Nickel manganese oxide
- Names: IUPAC name Nickel manganese oxide

Identifiers
- 3D model (JSmol): Ni_{2}MnO_{4}: Interactive image;

= Nickel manganese oxide =

Nickel manganese oxides, or nickel manganates, are spinel structure compounds of nickel, manganese and oxygen of the form: Ni_{(x)}Mn_{(3−x)}O_{(y)}

Some common forms are Ni_{2}MnO_{4}, NiMn_{2}O_{4}, and Ni_{1.5}Mn_{1.5}O_{4}

They are most commonly formulated for use in thin film resistors and thermistors. The resistivity and temperature coefficient can be accurately controlled in the manufacturing process. In nickel-metal hydride batteries the addition of manganese oxide provides for formation of spinel structure nickel manganates in various oxidation states, with higher conductivity and charge capacity than nickel hydroxides alone.

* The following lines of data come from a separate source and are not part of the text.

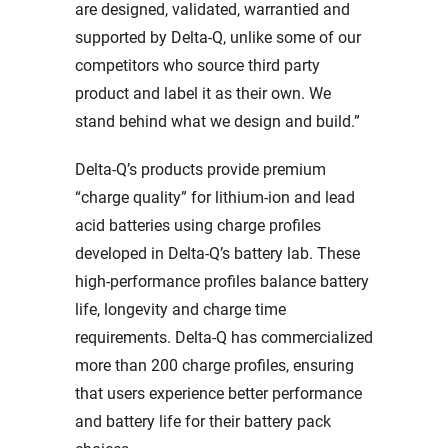
are designed, validated, warrantied and
supported by Delta-Q, unlike some of our
competitors who source third party
product and label it as their own. We
stand behind what we design and build.”
Delta-Q’s products provide premium
“charge quality” for lithium-ion and lead
acid batteries using charge profiles
developed in Delta-Q’s battery lab. These
high-performance profiles balance battery
life, longevity and charge time
requirements. Delta-Q has commercialized
more than 200 charge profiles, ensuring
that users experience better performance
and battery life for their battery pack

Magnetic properties of nickel manganates.
Although nickel manganates exhibit ferromagnetic behaviour at low temperatures, they have a paramagnetic behavior at room temperature. The magnetic behavior depends on the cation distribution and spin alignment among them. In nickel manganates, the Ni^{2+} and Mn^{4+} ions have a strong preference for occupying octahedral sites instead of tetrahedral sites. Mn^{2+} ion is in tetrahedral sites and Mn^{3+} ion can be in both sites. Also, these compounds has been studied as electrodes for supercapacitors and as photocatalyst taking advantage of the change in the oxidation state of the Mn cations.